Gandhi denies the allegations, but few Indians are inclined to believe that the prime minister was not involved. She has, after all, in 15 1/2 years in power, very frequently dismissed popularly elected state governments and on 42 occasions declared President's rule.

Thus, the wily Rama Rao, a flamboyant former film idol renowned for his roles as Hindu gods, was taking no chances. He dispatched his loyal deputies to the opposition-ruled state of Karnataka, where they lolled away the hours for 22 days in a secluded former British hill station, away from temptation or threat.

Only on Monday did the supporters return to Andhra Pradesh under Rama Rao's own security guard, escorted by lawyers, members of the Indian Civil Liberties Union, and a bewildering bevy of representatives of the press.

It could have had a circus atmosphere, if so much were not at stake. The Andhra Pradesh uproar has become what is perhaps one of India's most important domestic political confrontations since Gandhi returned to power in 1980. And it has united, however tenuously, for the first time in recent years, a fractious Indian opposition, from the Communists to the Hindu revivalists.

It has provoked a public outcry, potentially disastrous for Gandhi only five months before parliamentary polls are presumed to be due. And it has catapulted Rama Rao, whose own political fortunes were flagging before he was overthrown, into the national political arena.
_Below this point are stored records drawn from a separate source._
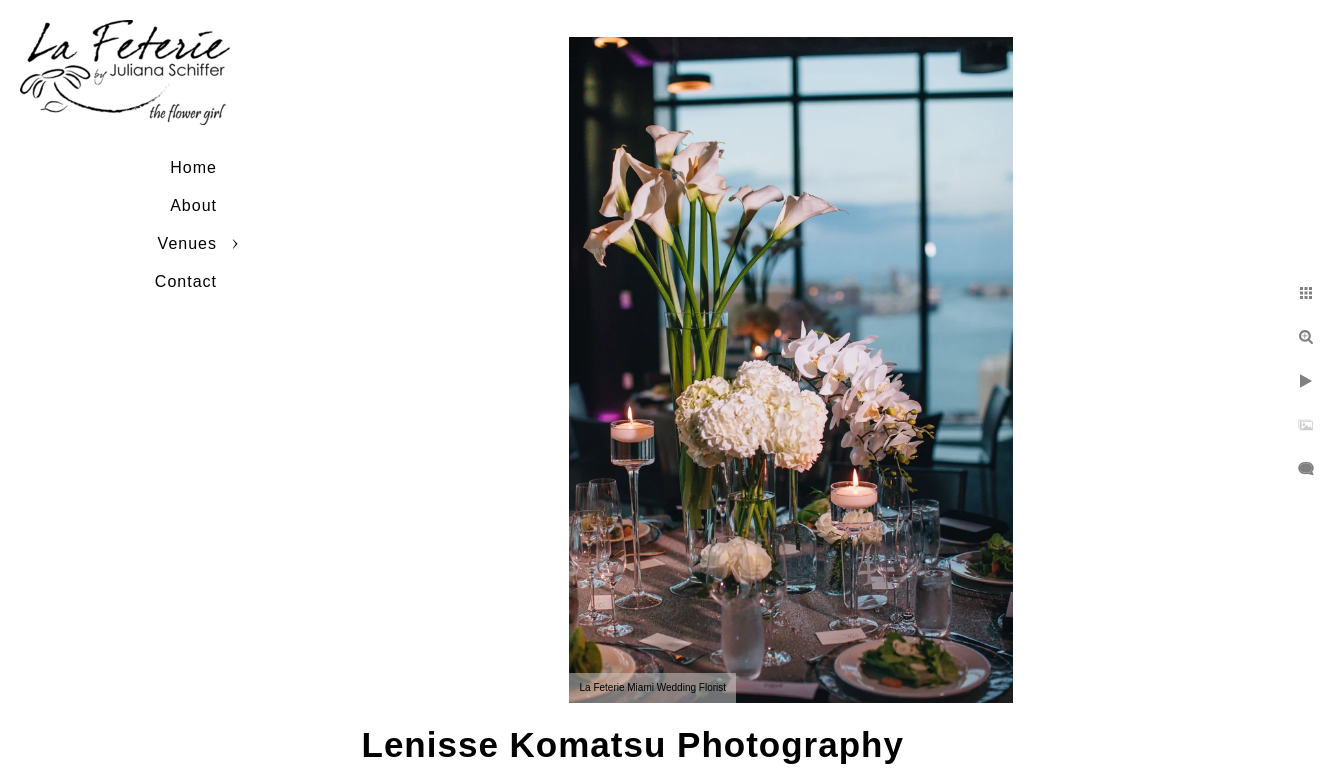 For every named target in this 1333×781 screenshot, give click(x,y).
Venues (187, 243)
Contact (186, 281)
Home (193, 167)
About (193, 205) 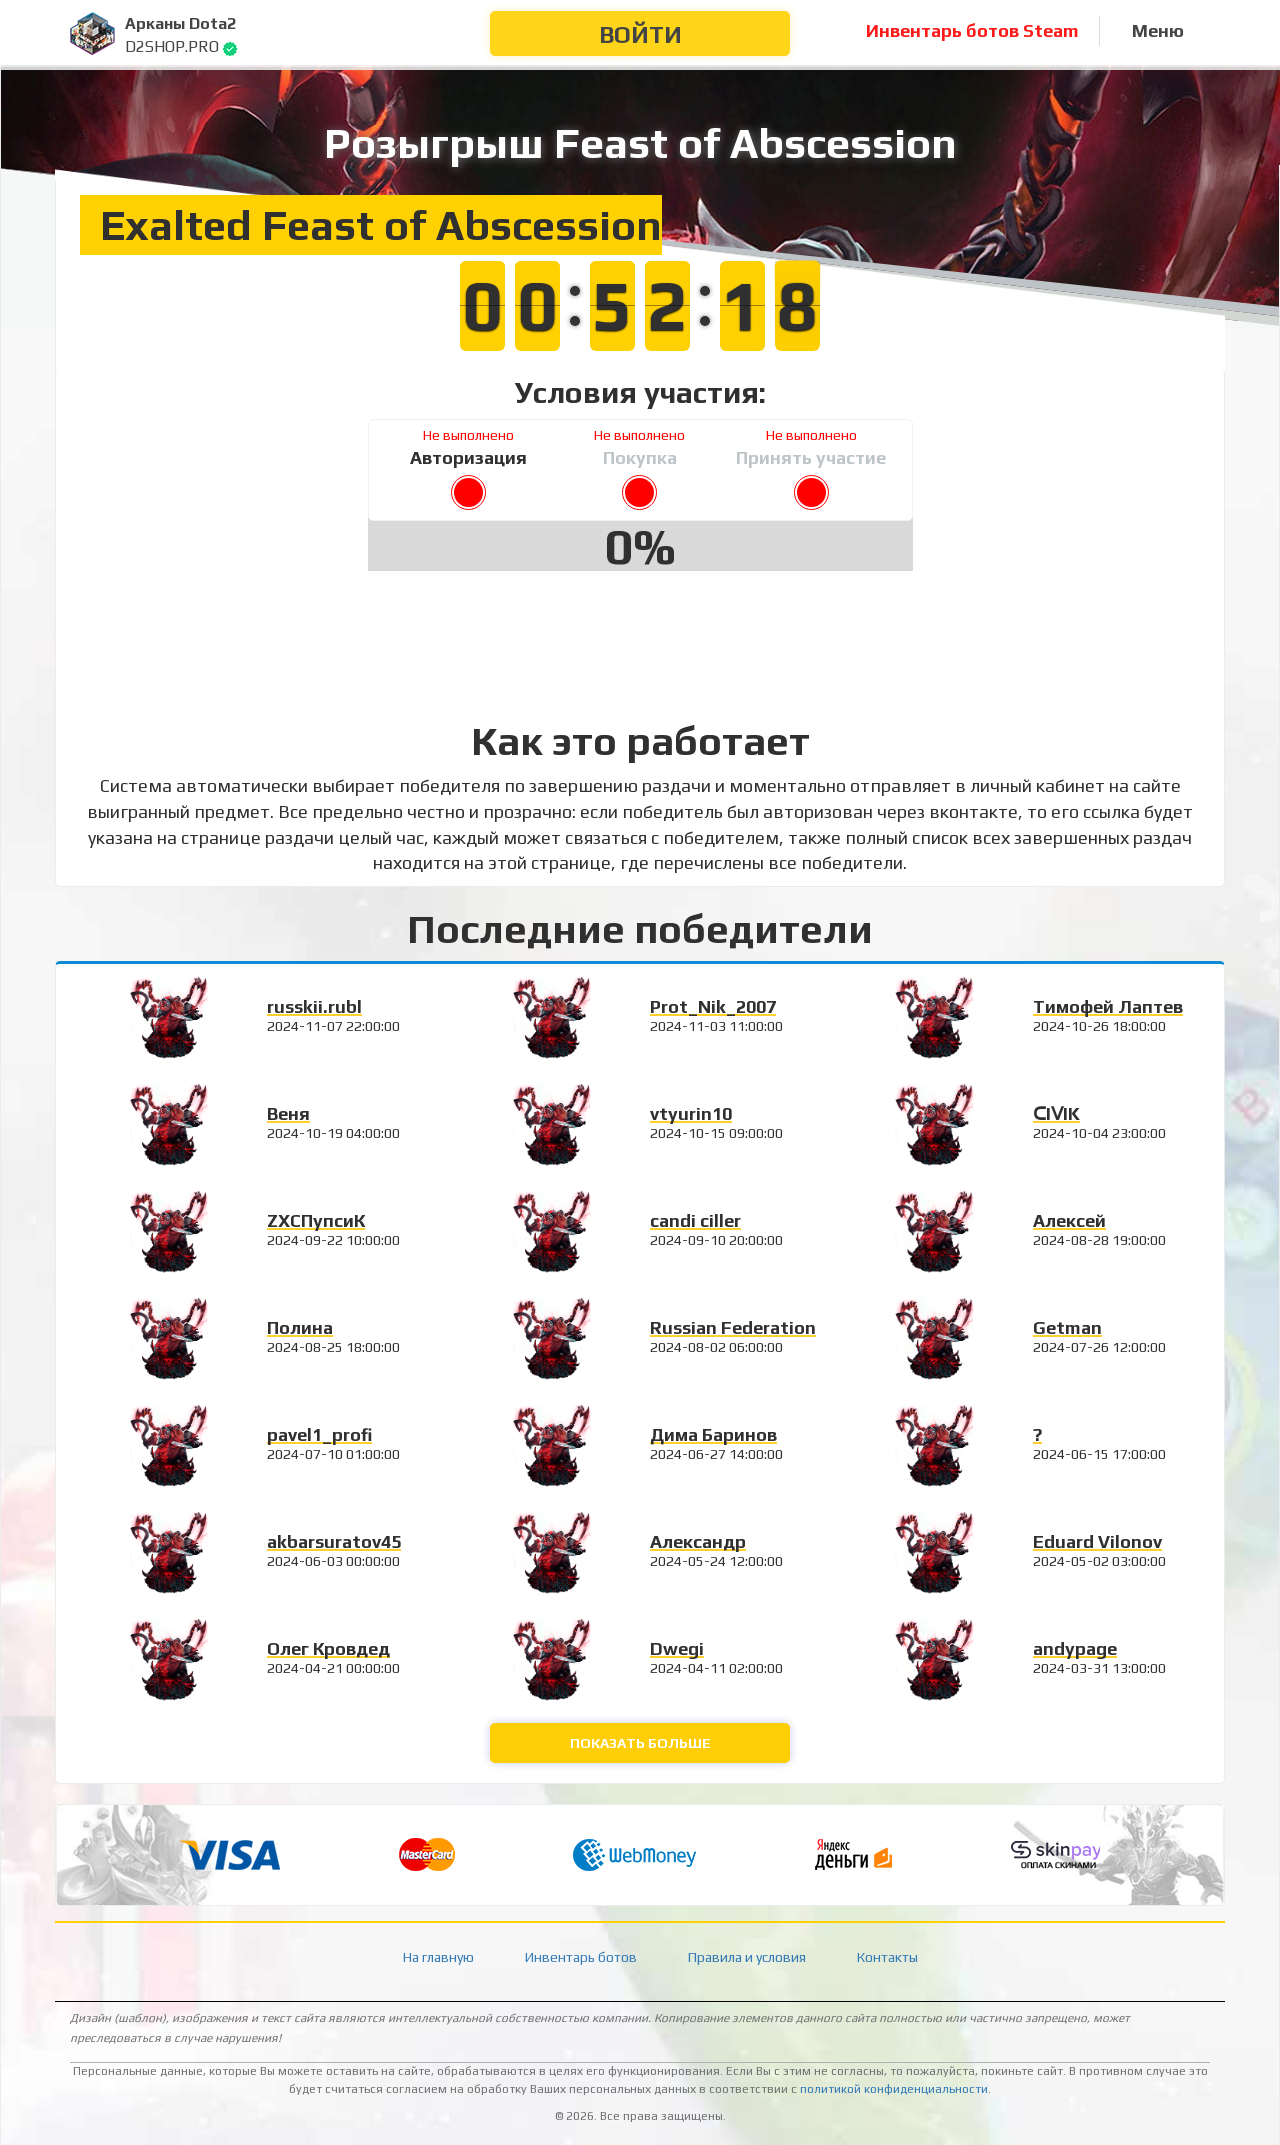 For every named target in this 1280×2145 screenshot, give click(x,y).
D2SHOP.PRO (172, 46)
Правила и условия (747, 1957)
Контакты (887, 1957)
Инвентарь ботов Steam (972, 30)
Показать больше (640, 1743)
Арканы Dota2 (180, 23)
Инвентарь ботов (581, 1957)
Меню (1158, 30)
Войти (640, 34)
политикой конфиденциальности (894, 2089)
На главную (438, 1957) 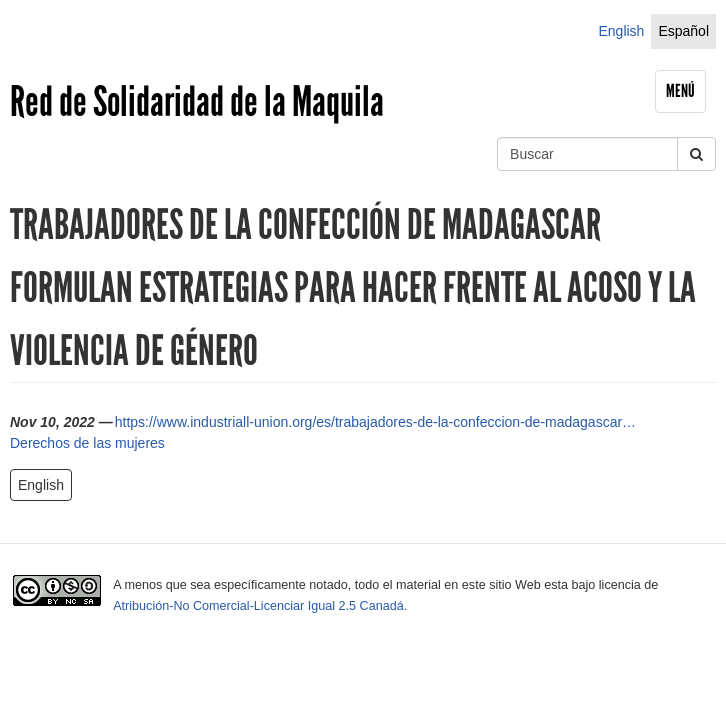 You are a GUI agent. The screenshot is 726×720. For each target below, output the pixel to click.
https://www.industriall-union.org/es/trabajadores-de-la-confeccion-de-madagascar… (375, 422)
He just could challenge Gandhi for national power ifm the parliamentary polls are held by January when -- according to conventional wisdom -- they are due.

This week, however, Gandhi's advisers were speaking of a previously unused constitutional clause, which would allow the world's elongest-serving democratically elected prime minister to postpone the pools until June.

Technically, according to aides of Gandhi, six months can elapse between two sessions of the Indian parliament. In the present atmosphere, the prime minister's "kitchen cabinet" fears that Gandhi just conceivably might lose if elections were called tomorrow.

She and her Congress (I) Party have never polled more than 40 to 43 percent of the popular vote. But a badly splintered opposition, often fielding 18 candidates to the Congress (I) Party's one, has given the resilient prime minister a handsome majority in the House.

The opposition parties have now, at least technically, agreed not to split the anti-Congress vote, though the imponderables of an electoral alliance and joint electoral strategy have yet to be worked out.

As the monsoon in India comes to an unusually thunderous end, "the season" for entertaining has begun. Conversation centers on the Indian premier.

"What ism she doing?" echoes through book-lined studies, and off verandas with marble floors.

The tenor, in most cases, is one of unconcealed alarm.

"1984 may go down in Indian history as the year of disintegration," says Nani Palkhivala, a former ambassador to Washington, and one of India's preeminent authorities on constitutional law. "After having successfully alienated all of our neighboring countries, we will now have turned our gift for alienation towards our own states and ourselves."

Losing is not part of Indira Gandhi's style. And Andhra Pradesh is not likely to prove the exception -- regardless of the implications for India at large.